DOMINGO II DE NAVIDAD CICLO C
Domingo 5 de Enero de 2025
REFLEXIÓN
1.- El pasaje del Evangelio que acabamos de escuchar nos invita a abrir los ojos y reconocer que el mundo y nosotros mismos estamos envueltos por las tinieblas del pecado que se manifiestan en diferentes maneras de maldad tanto personal como social.
+Pero por amor a nosotros, el Verbo, el Hijo de Dios se hizo hombre, para ser la Luz que disipa las tinieblas iluminando el camino que conduce a la Salvación: Un camino de Amor, de perdón, de reconciliación, de misericordia, de justicia y de paz.
+Sin embargo, como dice S.Juan, “ La Luz brilla en la tiniebla y la tiniebla no lo recibió.” Por eso las tinieblas siguen envolviendo el mundo con el pecado y la maldad.
2.-Siempre me ha parecido importante la afirmación que hace S.Pablo en el pasaje de la carta a los Efesios que hemos escuchado:
“Dios pensó en nosotros antes de la creación del mundo y nos eligió para ser santos, y si lo recibimos, también a ser sus hijos.” Por eso cada uno de nosotros somos tan importantes para Dios.
+Nos ha bendecido con toda clase de bienes para que, envueltos por las Luz de su presencia, podamos ser Luz para otros hombres y entre todos iluminar el mundo, trabajando para que el mundo se aparte del mal y se acerque a Él que se hizo uno de nosotros para estar siempre a nuestro lado.

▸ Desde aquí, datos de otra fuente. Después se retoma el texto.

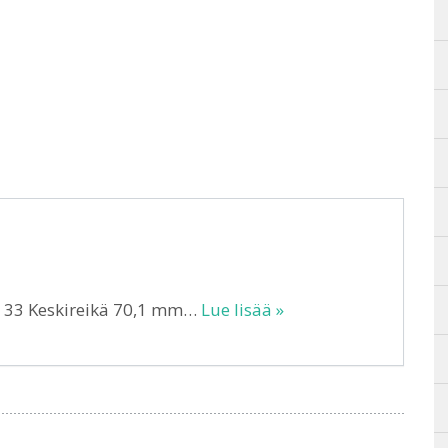
T 33 Keskireikä 70,1 mm…
Lue lisää »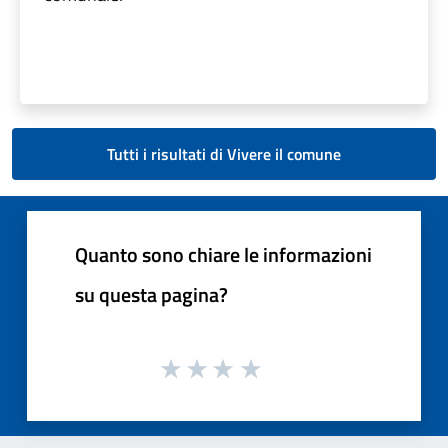
Tutti i risultati di Vivere il comune
Quanto sono chiare le informazioni
su questa pagina?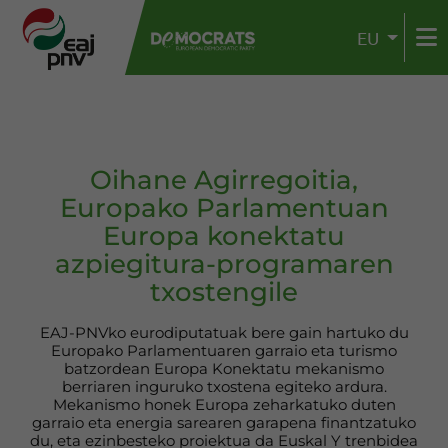
EU
Oihane Agirregoitia,
Europako Parlamentuan
Europa konektatu
azpiegitura-programaren
txostengile
EAJ-PNVko eurodiputatuak bere gain hartuko du
Europako Parlamentuaren garraio eta turismo
batzordean Europa Konektatu mekanismo
berriaren inguruko txostena egiteko ardura.
Mekanismo honek Europa zeharkatuko duten
garraio eta energia sarearen garapena finantzatuko
du, eta ezinbesteko proiektua da Euskal Y trenbidea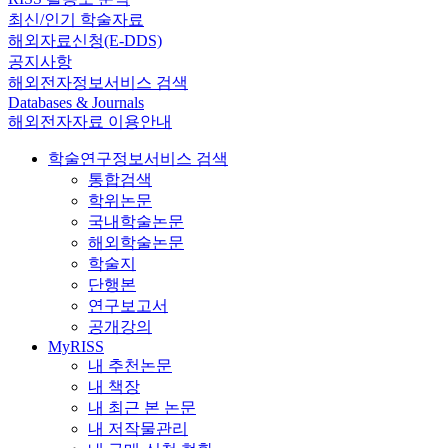
최신/인기 학술자료
해외자료신청(E-DDS)
공지사항
해외전자정보서비스 검색
Databases & Journals
해외전자자료 이용안내
학술연구정보서비스 검색
통합검색
학위논문
국내학술논문
해외학술논문
학술지
단행본
연구보고서
공개강의
MyRISS
내 추천논문
내 책장
내 최근 본 논문
내 저작물관리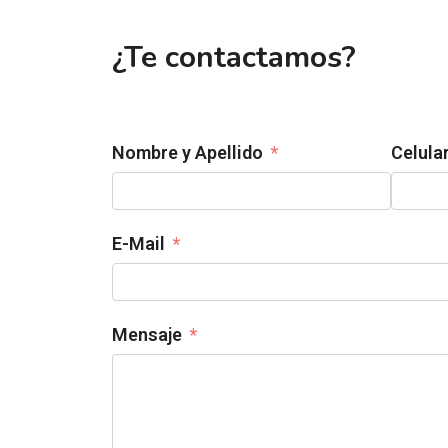
¿Te contactamos?
Nombre y Apellido
Celula
E-Mail
Mensaje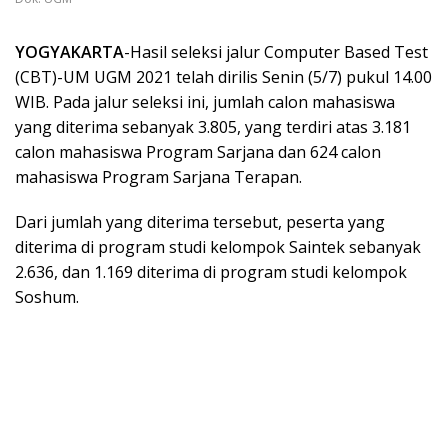
YOGYAKARTA
-Hasil seleksi jalur Computer Based Test
(CBT)-UM UGM 2021 telah dirilis Senin (5/7) pukul 14.00
WIB. Pada jalur seleksi ini, jumlah calon mahasiswa
yang diterima sebanyak 3.805, yang terdiri atas 3.181
calon mahasiswa Program Sarjana dan 624 calon
mahasiswa Program Sarjana Terapan.
Dari jumlah yang diterima tersebut, peserta yang
diterima di program studi kelompok Saintek sebanyak
2.636, dan 1.169 diterima di program studi kelompok
Soshum.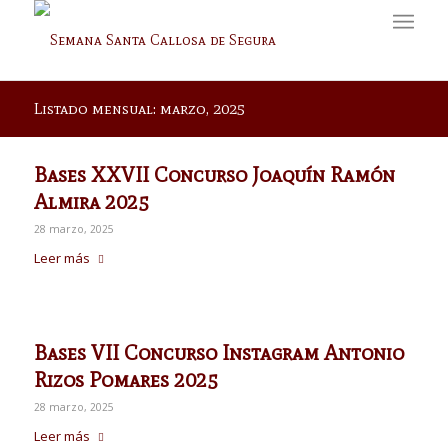
Listado mensual: marzo, 2025
Bases XXVII Concurso Joaquín Ramón
Almira 2025
28 marzo, 2025
Leer más
Bases VII Concurso Instagram Antonio
Rizos Pomares 2025
28 marzo, 2025
Leer más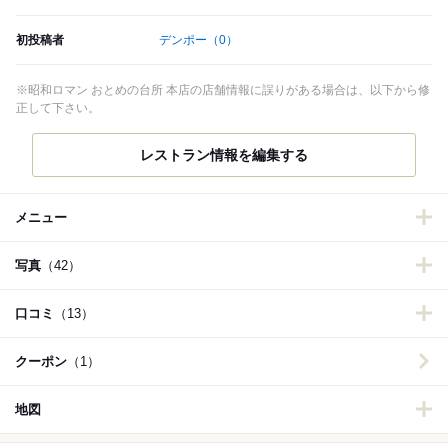
初投稿者
デンポー
（0）
※昭和ロマン おとめの台所 本店の店舗情報に誤りがある場合は、以下から修
正して下さい。
レストラン情報を編集する
メニュー
写真
（42）
口コミ
（13）
クーポン
（1）
地図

+Ese es el misterio de su Amor que estamos celebrando y contemplado en estas solemnidades. Y esta es nuestra misión. Misión que cada uno hemos de cumplir según los planes de Dios: En nuestra familia, nuestro trabajo, nuestros amigos…en la Iglesia.
Pensemos dónde y cómo podemos ser Luz para los demás
3.- Demos gracias a Dios porque nos tiene en su mente antes de la fundación del mundo, antes de haber sido creados, para que estemos siempre unidos a Él, nos parezcamos a Él siendo santos y viviendo como hijos suyos.
+Seamos humildes porque cualquier presencia del Amor de Dios en el mundo no es sólo fruto de nuestros esfuerzos y nuestro trabajo, sino obra de Dios que actúa a través de nosotros, porque somos instrumentos en sus manos, para hacer presente su Salvación.
+Pidámosle que nos dé la fortaleza y la constancia que necesitamos para no caer en la tentación y proteger los bienes con que nos ha bendecido y nos bendice cada dia.
+No dejemos nunca de esforzarnos en ser testigos de su Luz haciendo que den frutos todos los bienes que ha puesto en nuestras manos.